Transisi demokrasi di Indonesia pada saat ini banyak membangkitkan kehidupan berpolitik warga masyarakat, termasuk mengenai relasi jender yang banyak dibicarakan dalam berbagai topik pembicaraan. Berbicara jender dalam politik erat kaitannya dengan masalah tingkat partisipasi, khususnya dalam parlemen. Peningkatan partisipasi perempuan dalam parlemen tidak dengan sendirinya akan mengubah perwujudan kesetaraan dan keadilan jender. Perempuan akan dihadapkan pada dua kendala yakni: struktural dan kultural, yang berkenaan substansi suatu kebijakan dan mekanisme pengambilan kebijakan. Konferensi Dunia tentang Perempuan di Beijing pada tahun 1995, terdapat 12 bidang krisis yang harus segera ditangani yakni: kemiskinan, ekonomi, kesehatan, kekerasan, anak-anak perempuan, pendidikan politik, lingkungan hidup, pengambilan keputusan, perempuan dalam situasi konflik, hak asasi perempuan, media, dan mekanisme kelembagaan bagi kemajuan perempuan.

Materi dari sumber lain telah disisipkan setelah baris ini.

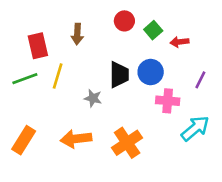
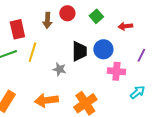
red circle: (124, 21) -> (67, 13), moved
green square: (153, 30) -> (96, 16), moved
cyan arrow: (195, 128) -> (137, 92), size x0.7

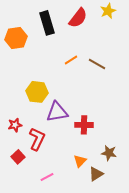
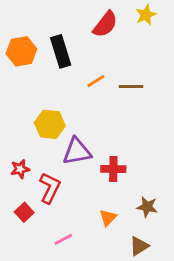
black rectangle: (47, 23) -> (61, 51), moved
brown line: (97, 64) -> (131, 87), turned -30
brown triangle: (96, 174) -> (139, 246), moved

Bahkan PBB mencatat lebih dari sebagian penduduk dunia mengalami kemiskinan dan 63% diantaranya adalah perempuan. Selain itu globalisasi ekonomi menyebabkan migrasi besar-besaran di seluruh dunia, sebanyak 175 juta orang telah bermigrasi dan 70% adalah perempuan. Giddens (2000:8) memberikan ciri-ciri Demokrasi Sosial Klasik:
• Keterlibatan negara yang cukup luas dalam kehidupan ekonomi dan sosial.

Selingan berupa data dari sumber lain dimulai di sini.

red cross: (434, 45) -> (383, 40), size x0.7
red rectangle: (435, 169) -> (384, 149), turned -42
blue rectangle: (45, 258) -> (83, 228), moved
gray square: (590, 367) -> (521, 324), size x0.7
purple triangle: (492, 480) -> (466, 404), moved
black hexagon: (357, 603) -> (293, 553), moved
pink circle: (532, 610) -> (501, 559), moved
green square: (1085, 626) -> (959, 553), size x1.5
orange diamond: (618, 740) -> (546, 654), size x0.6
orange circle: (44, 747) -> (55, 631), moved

• Negara mendominasi masyarakat madani .
• Kolektivisme.
• Manajemen permintaan Keynesian dan korporatisme.
• Peran pasar yang dibatasi: ekonomi sosial atau campuran.
• Pemberdayaan sumber daya manusia secara maksimal.
• Egalitarianisme yang kuat.
• Negara kesejahteraan (welfare state) yang komprehensif: melindungi warga negara “sejak lahir sampai mati”.
• Modernisasi linear.
• Kesadaran ekologis yang rendah.
• Internasionalisme.
• Termasuk dalam dunia dwikutub (bipolar).
B. CIRI MASYARAKAT MADANI
Terminologi masyarakat Madani pertama sekali dipopulerkan oleh Prof Dr.Naquib-Al-Attas, ‘Mujtama’ madani, yang secara etimologis mempunyai dua arti : Pertama, "Masyarakat kota”, karena Madani adalah derivat dari kata Bahasa Arab, Madinah yang berarti kota. Kedua, “Masyarakat yang berperadaban”, karena Madani adalah juga merupakan derivat dari kata Arab Tamaddun atau Madaniah yang berarti peradaban. Dalam Bahasa Inggris ini dikenal sebagai civility atau civilization. Maka dari makna ini masyarakat Madani dapat berarti sama dengan civil society, yaitu “masyarakat yang menjujung tingggi nilai-nilai peradaban". Pendapat senada juga dikemukakan oleh Nurcholis Majid., bahwa istilah tersebut merujuk kepada masyarakat Islam yang pernah dibangun Nabi di negeri Madinah.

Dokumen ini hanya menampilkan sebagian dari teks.